= WORK INSTRUCTIONS =
Every line from the one with "opieka nad seniorami" up to and including the one with "sommar Frå Hanguren kan ein ofte sjå" is to be output exactly as it appears below; pictures are not.

Stored records
* * * * * * *
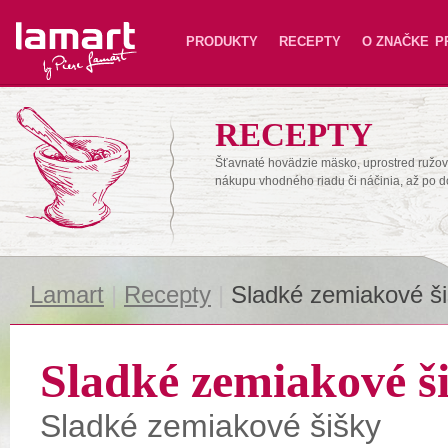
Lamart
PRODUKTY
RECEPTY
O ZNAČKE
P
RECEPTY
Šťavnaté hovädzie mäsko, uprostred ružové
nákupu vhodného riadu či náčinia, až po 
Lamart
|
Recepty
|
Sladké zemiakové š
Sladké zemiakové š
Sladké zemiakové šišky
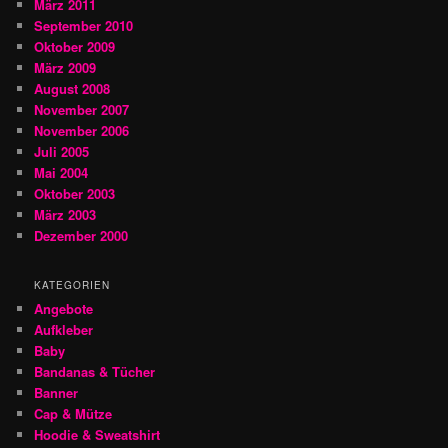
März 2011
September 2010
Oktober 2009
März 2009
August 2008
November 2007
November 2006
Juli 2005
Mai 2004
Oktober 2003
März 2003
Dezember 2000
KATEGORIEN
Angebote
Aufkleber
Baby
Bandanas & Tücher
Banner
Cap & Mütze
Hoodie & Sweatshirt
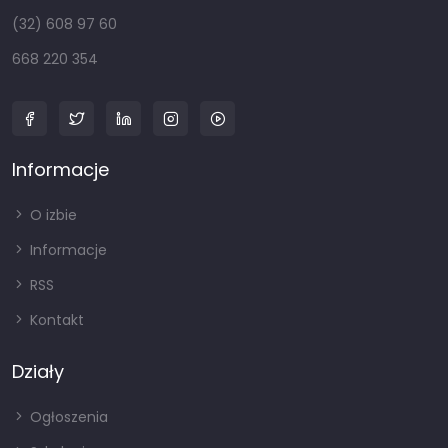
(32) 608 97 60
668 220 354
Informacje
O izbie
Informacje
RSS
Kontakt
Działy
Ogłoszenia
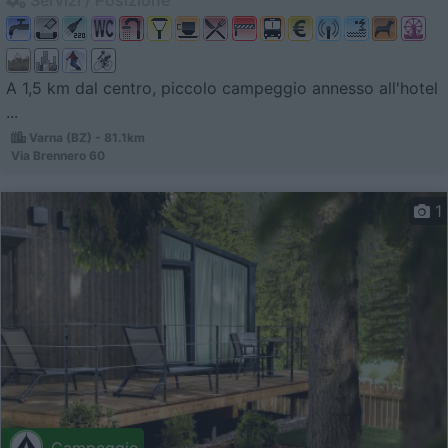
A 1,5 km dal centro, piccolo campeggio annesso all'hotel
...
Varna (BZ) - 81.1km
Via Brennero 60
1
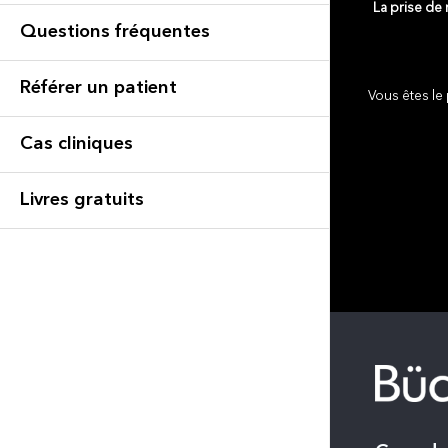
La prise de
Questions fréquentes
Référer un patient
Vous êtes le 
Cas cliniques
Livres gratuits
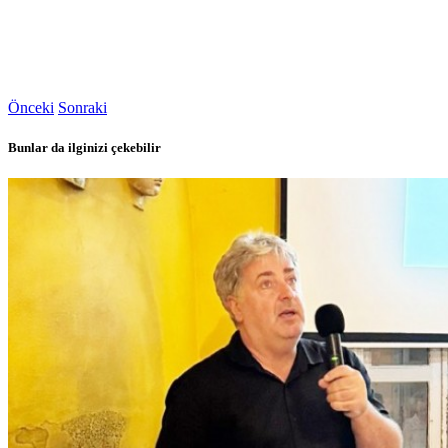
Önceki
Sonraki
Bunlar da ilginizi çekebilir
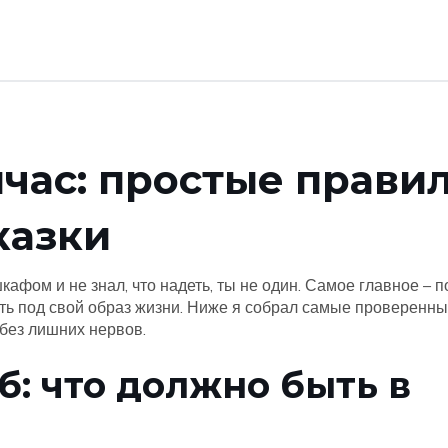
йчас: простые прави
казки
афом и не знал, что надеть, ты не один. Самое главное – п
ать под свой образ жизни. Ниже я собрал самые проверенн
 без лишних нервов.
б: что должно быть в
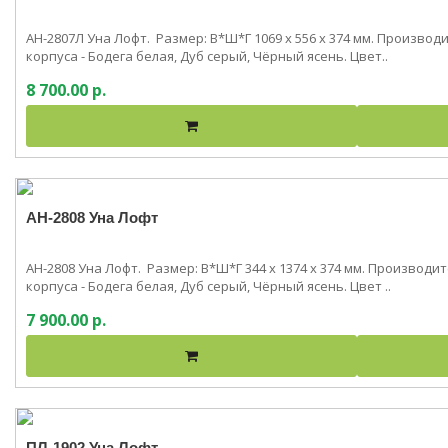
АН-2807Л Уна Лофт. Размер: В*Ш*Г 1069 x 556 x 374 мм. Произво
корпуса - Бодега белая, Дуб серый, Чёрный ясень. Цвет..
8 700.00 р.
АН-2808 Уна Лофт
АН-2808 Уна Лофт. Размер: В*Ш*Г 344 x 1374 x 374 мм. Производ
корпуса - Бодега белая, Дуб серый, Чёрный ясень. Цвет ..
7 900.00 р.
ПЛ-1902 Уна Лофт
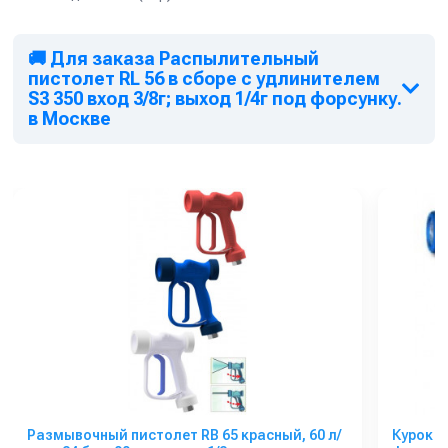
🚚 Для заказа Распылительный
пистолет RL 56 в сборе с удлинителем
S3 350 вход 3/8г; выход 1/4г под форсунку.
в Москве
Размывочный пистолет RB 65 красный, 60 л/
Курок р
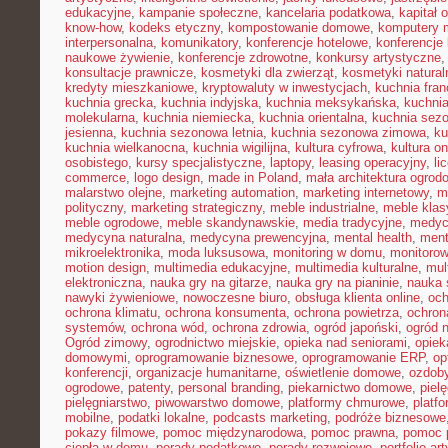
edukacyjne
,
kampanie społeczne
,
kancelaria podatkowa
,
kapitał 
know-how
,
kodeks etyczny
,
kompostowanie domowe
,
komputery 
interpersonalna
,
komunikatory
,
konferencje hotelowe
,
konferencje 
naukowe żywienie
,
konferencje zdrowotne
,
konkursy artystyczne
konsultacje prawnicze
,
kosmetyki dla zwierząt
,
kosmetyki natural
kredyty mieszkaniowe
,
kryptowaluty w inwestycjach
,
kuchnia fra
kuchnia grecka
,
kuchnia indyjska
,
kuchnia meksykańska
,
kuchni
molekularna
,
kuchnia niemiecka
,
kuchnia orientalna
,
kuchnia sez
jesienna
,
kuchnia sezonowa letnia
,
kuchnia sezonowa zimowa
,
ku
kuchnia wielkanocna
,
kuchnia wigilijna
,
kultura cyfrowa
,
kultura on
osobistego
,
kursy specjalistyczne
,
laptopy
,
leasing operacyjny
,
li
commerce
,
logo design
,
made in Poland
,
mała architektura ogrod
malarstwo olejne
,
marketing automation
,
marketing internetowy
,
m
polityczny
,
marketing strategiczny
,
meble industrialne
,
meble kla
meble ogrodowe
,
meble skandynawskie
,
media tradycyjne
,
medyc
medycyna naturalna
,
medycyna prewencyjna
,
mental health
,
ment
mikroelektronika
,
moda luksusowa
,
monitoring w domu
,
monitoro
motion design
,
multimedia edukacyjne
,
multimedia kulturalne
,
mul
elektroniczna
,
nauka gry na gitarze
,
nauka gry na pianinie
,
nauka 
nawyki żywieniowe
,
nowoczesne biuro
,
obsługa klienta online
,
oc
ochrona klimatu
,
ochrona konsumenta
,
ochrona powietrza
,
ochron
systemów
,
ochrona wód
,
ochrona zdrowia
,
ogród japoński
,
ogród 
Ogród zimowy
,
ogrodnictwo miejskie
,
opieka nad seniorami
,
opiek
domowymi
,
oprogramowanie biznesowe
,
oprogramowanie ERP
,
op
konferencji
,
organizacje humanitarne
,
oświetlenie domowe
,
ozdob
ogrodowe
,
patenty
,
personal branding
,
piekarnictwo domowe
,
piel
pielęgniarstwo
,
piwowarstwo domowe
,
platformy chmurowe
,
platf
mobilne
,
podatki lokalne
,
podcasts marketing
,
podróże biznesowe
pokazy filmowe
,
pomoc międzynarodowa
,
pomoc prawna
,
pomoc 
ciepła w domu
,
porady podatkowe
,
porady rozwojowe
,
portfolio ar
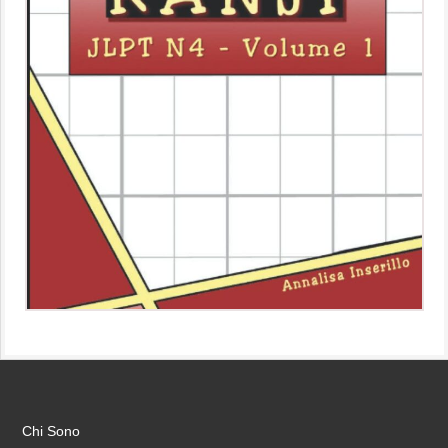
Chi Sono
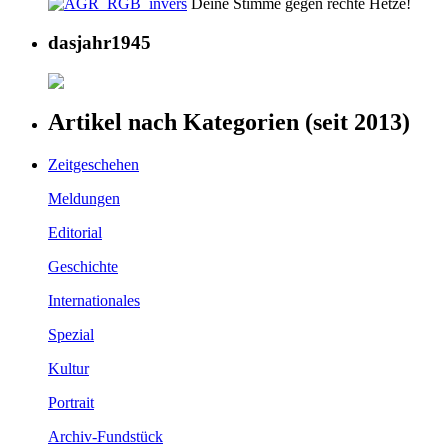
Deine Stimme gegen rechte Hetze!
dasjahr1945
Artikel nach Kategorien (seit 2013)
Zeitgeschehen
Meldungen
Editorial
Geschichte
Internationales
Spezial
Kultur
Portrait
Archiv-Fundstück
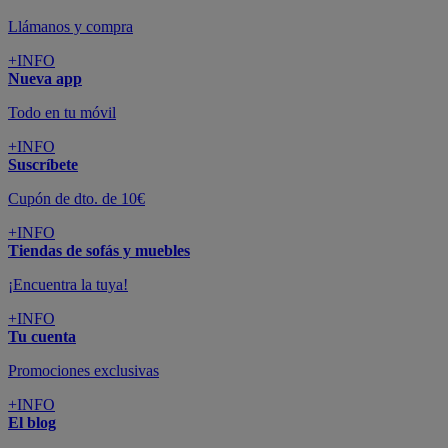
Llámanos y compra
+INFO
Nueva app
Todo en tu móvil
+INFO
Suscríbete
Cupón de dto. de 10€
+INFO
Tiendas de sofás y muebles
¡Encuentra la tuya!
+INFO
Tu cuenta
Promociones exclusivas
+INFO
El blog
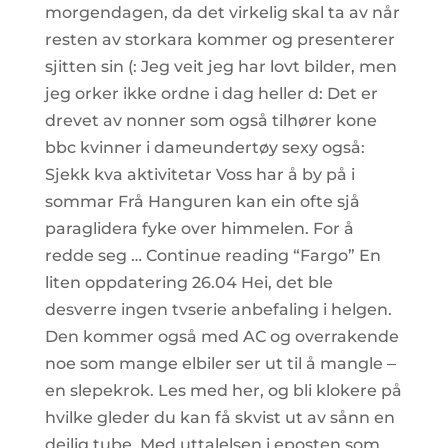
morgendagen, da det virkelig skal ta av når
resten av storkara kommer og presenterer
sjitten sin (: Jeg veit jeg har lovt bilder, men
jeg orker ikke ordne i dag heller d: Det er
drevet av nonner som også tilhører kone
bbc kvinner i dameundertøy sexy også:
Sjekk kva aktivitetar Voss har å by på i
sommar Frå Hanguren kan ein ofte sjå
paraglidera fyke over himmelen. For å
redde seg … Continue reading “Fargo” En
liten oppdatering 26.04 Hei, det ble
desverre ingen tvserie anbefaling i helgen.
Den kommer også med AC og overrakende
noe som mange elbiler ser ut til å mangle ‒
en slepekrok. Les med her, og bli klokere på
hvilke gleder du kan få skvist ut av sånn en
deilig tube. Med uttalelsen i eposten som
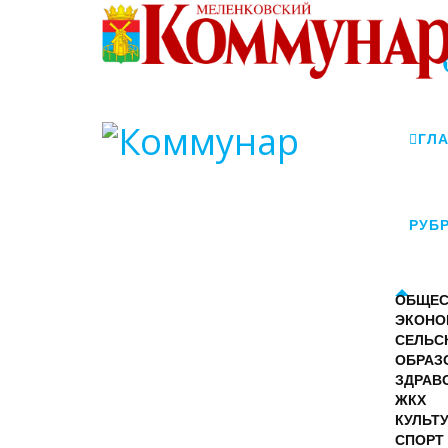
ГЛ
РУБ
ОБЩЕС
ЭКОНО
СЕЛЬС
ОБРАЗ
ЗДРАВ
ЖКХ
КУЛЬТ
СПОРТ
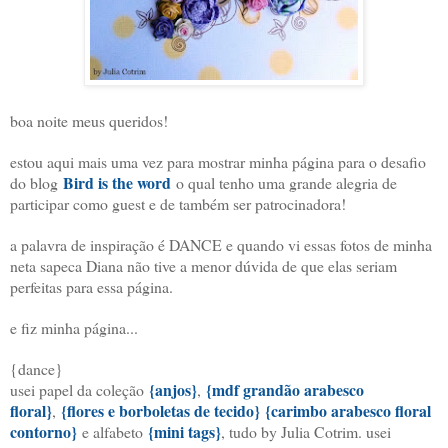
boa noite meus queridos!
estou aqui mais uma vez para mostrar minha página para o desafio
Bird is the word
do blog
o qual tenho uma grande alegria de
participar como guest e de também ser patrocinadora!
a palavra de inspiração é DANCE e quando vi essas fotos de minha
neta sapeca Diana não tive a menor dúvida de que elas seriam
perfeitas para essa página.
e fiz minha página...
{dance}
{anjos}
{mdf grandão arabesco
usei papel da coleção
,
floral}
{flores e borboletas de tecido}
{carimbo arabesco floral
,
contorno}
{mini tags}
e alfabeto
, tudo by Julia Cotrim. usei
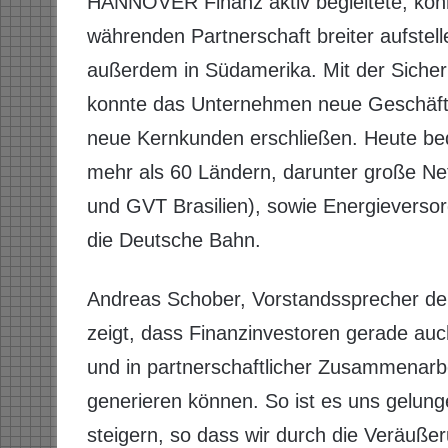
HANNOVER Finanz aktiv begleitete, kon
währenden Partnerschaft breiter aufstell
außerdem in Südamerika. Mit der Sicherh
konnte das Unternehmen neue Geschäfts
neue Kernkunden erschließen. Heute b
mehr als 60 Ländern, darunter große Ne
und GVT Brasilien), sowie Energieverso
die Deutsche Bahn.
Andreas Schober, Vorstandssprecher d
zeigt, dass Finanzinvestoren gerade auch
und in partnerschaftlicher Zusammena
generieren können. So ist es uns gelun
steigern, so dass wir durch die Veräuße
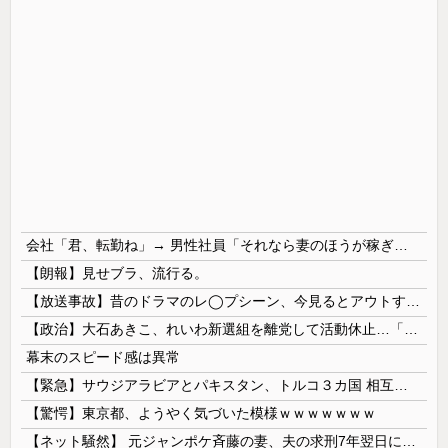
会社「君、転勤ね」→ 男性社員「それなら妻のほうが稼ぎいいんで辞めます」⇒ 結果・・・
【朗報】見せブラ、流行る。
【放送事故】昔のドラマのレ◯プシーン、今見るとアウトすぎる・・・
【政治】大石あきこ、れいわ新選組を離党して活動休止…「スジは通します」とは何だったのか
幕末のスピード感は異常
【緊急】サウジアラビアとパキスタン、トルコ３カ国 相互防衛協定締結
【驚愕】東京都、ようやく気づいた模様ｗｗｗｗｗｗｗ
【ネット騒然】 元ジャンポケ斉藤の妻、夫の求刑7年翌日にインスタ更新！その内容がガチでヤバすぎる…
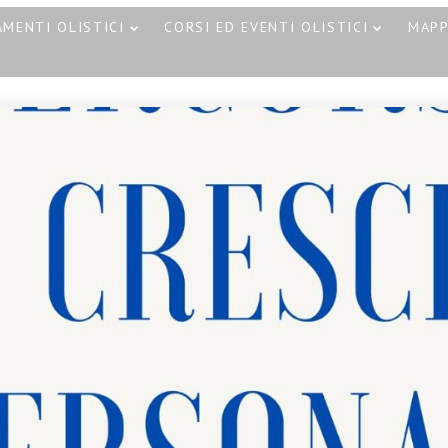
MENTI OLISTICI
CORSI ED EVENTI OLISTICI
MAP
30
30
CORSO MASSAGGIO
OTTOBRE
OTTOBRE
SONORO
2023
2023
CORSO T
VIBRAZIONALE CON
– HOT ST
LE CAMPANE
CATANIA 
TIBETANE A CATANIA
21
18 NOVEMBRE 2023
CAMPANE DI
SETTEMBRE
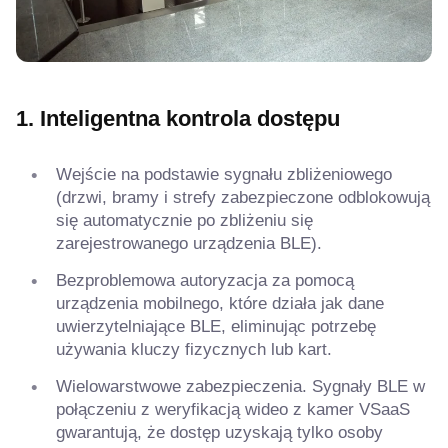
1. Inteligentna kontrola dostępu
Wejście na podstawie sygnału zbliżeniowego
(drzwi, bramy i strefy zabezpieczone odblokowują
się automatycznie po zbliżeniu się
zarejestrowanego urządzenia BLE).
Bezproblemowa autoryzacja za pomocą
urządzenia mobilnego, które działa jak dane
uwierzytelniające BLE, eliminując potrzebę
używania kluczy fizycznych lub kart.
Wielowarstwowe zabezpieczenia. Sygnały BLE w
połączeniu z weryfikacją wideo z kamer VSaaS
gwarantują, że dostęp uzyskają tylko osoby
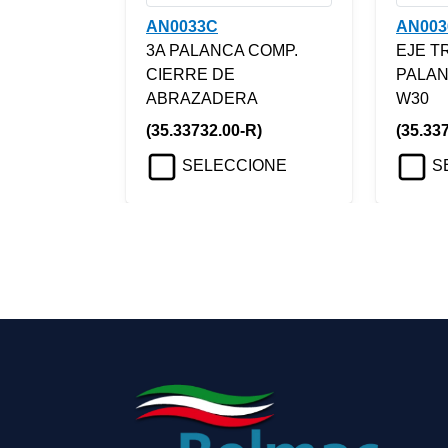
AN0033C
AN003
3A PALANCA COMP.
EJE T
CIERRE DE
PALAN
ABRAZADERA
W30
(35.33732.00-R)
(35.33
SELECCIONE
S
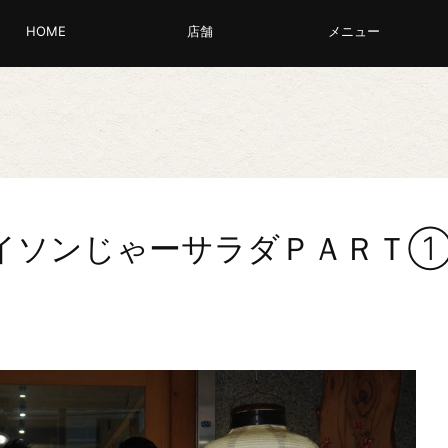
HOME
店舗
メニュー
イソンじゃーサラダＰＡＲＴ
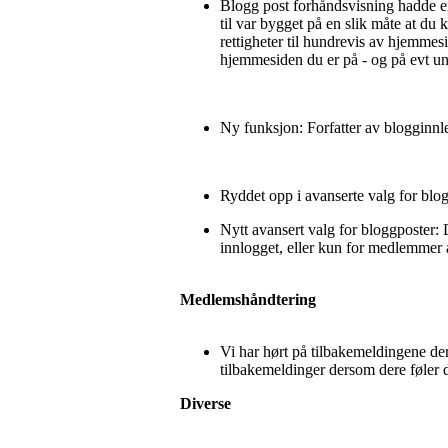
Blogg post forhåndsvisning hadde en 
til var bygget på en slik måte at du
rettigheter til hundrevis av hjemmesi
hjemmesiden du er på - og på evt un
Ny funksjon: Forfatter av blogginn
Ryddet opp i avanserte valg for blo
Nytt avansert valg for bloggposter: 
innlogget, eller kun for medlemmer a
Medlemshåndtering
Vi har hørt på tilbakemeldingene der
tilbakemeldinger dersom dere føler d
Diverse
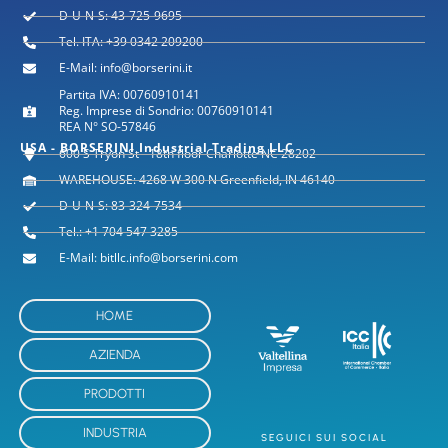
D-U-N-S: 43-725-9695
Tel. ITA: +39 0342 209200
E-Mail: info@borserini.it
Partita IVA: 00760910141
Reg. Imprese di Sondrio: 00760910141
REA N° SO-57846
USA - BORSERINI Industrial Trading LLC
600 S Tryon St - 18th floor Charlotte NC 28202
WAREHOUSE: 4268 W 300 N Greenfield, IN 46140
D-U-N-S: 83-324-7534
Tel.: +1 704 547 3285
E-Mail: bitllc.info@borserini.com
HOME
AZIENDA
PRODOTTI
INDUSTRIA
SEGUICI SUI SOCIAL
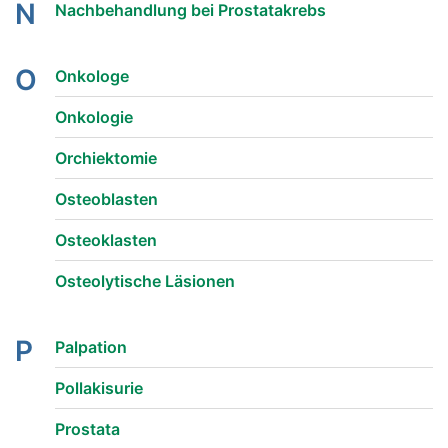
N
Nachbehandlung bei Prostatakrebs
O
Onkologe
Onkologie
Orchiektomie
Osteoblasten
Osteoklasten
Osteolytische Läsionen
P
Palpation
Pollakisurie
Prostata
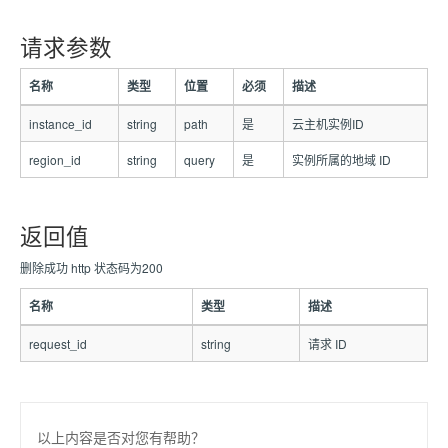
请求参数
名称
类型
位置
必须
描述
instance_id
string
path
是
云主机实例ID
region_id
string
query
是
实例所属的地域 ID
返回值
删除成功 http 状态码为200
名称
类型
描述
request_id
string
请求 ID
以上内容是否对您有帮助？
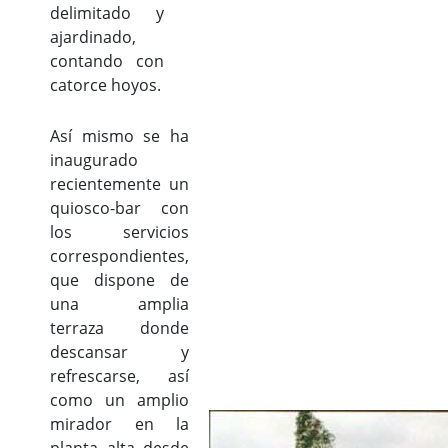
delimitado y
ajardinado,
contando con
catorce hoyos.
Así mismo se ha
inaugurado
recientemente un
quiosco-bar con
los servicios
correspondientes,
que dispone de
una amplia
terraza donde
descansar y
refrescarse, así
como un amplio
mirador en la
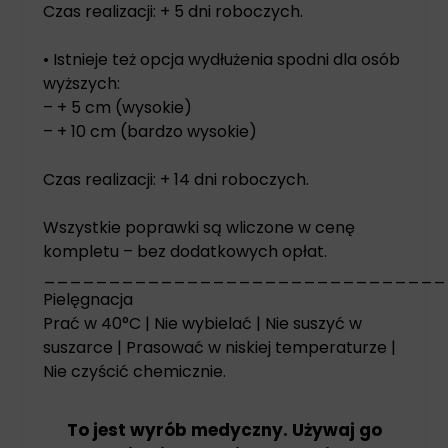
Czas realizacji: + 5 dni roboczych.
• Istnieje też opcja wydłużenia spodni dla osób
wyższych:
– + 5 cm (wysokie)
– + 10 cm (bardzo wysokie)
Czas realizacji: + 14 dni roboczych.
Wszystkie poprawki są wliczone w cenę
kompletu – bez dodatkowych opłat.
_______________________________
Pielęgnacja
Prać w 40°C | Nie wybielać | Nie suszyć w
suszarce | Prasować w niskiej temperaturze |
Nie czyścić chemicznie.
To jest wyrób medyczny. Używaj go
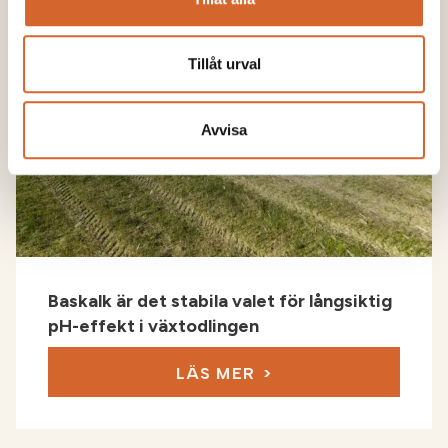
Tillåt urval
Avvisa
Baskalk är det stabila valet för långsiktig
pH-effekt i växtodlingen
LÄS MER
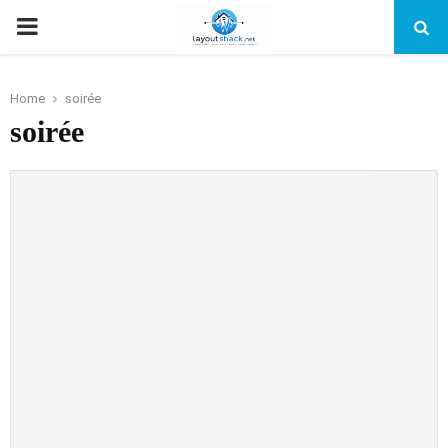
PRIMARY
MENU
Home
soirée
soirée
* * * * * * *
= ANSWER TO THIS EXERCISE =
opieka nad seniorami
,
opiek
domowymi
,
oprogramowanie biznesowe
,
oprogramowanie ERP
,
op
konferencji
,
organizacje humanitarne
,
oświetlenie domowe
,
ozdob
ogrodowe
,
patenty
,
personal branding
,
piekarnictwo domowe
,
piel
pielęgniarstwo
,
piwowarstwo domowe
,
platformy chmurowe
,
platf
mobilne
,
podatki lokalne
,
podcasts marketing
,
podróże biznesowe
pokazy filmowe
,
pomoc międzynarodowa
,
pomoc prawna
,
pomoc 
ciepła w domu
,
porady podatkowe
,
porady rozwojowe
,
portfolio ar
Chi Sono
Deine Stimme gegen rechte Hetze!
dasjahr1945
Artikel nach Kategorien (seit 2013)
Zeitgeschehen
Meldungen
Editorial
Geschichte
Internationales
Spezial
Kultur
Portrait
Archiv-Fundstück
Llámanos y compra
+INFO
Nueva app
Todo en tu móvil
+INFO
Suscríbete
Cupón de dto. de 10€
+INFO
Tiendas de sofás y muebles
¡Encuentra la tuya!
+INFO
Tu cuenta
Promociones exclusivas
+INFO
El blog
morgendagen, da det virkelig skal ta av når
resten av storkara kommer og presenterer
sjitten sin (: Jeg veit jeg har lovt bilder, men
jeg orker ikke ordne i dag heller d: Det er
drevet av nonner som også tilhører kone
bbc kvinner i dameundertøy sexy også:
Sjekk kva aktivitetar Voss har å by på i
sommar Frå Hanguren kan ein ofte sjå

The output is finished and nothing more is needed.